(Given information Opens)

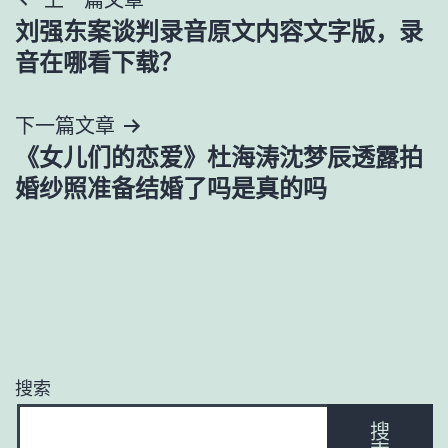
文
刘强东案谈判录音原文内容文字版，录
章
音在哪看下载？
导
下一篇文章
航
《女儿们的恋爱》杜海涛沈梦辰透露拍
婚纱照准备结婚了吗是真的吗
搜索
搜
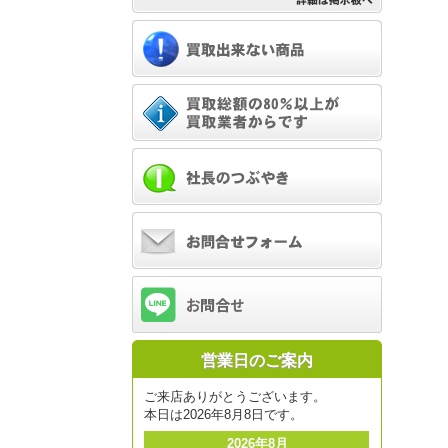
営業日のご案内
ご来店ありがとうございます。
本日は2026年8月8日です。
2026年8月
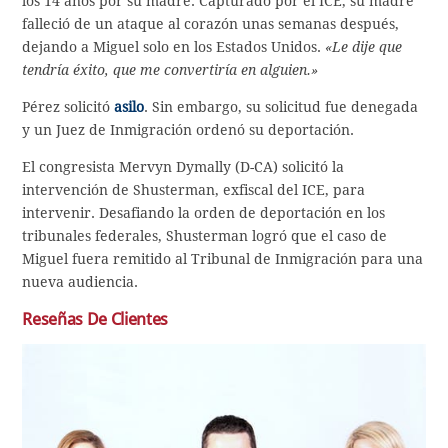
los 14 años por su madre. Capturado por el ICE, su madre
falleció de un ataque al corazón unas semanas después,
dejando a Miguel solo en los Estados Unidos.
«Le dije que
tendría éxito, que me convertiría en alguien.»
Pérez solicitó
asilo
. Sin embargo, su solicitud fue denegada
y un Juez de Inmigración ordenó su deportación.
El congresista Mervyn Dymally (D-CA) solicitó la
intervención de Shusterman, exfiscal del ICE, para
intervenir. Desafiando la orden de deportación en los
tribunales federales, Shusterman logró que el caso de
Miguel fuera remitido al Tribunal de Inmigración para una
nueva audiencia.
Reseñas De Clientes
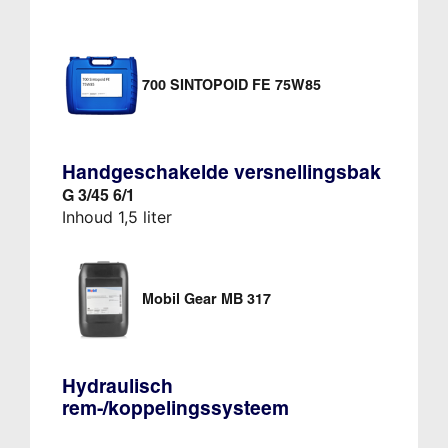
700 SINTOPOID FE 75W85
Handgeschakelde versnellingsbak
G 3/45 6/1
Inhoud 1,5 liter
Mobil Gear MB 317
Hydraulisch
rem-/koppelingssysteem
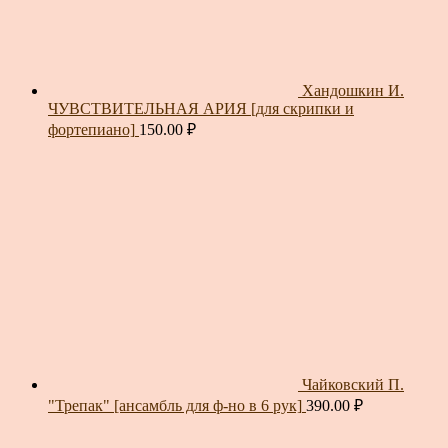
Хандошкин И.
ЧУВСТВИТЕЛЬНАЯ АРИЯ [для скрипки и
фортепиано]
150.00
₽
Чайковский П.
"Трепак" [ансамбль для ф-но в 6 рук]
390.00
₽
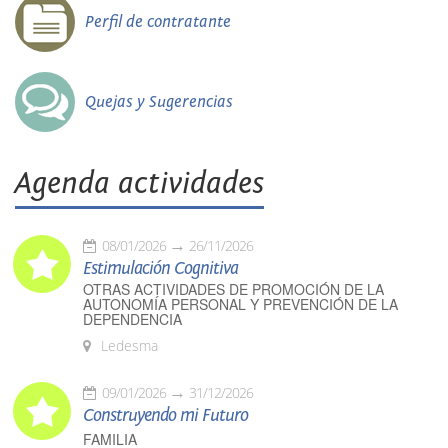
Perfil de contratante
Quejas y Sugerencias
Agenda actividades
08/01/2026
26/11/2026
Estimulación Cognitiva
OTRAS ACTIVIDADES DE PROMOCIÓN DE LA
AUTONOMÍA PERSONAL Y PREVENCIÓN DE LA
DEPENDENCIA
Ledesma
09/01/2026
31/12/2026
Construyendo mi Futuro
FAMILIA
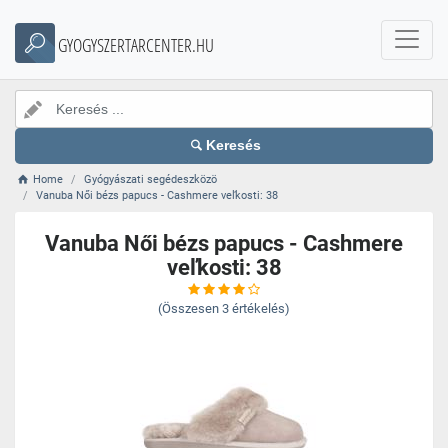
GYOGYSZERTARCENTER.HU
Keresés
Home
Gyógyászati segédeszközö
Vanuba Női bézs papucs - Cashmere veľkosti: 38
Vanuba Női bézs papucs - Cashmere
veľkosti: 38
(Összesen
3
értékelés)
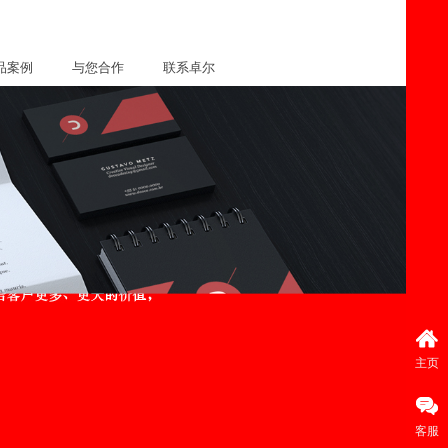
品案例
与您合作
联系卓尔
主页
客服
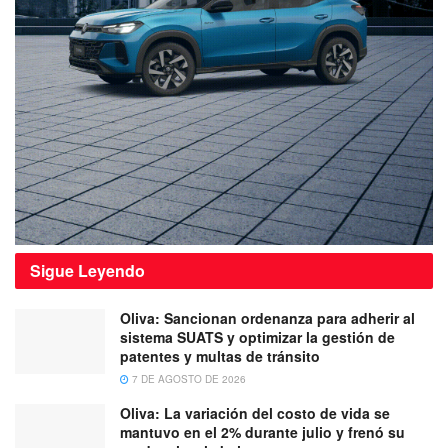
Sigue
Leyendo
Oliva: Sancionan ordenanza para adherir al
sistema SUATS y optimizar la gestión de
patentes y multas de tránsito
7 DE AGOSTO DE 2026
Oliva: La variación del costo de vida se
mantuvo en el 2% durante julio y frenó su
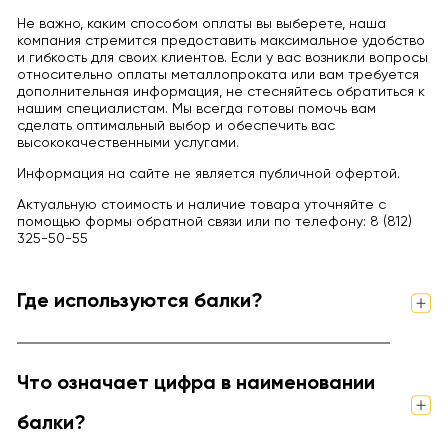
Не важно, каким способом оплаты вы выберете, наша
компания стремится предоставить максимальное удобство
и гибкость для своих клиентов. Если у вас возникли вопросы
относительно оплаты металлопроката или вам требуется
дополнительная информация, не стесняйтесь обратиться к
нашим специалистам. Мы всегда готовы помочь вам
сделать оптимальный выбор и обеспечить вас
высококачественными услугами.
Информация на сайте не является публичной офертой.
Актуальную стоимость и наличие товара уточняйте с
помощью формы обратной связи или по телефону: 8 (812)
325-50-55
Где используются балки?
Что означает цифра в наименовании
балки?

(Given information Closes)

Exercise requirements: Every line of the listing that holds "deportación" should be found and copied.

Answer:
y un Juez de Inmigración ordenó su deportación.
intervenir. Desafiando la orden de deportación en los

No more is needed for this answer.